### PROBLEM REQUIREMENTS
With no images included, output each entry below exactly as it appears.

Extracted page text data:
Content starts

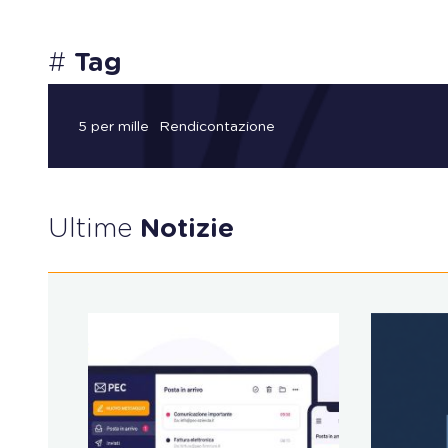
#
Tag
5 per mille
Rendicontazione
Ultime
Notizie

Content ends

### ANSWER TO THIS TASK
#
Tag
5 per mille
Rendicontazione
Ultime
Notizie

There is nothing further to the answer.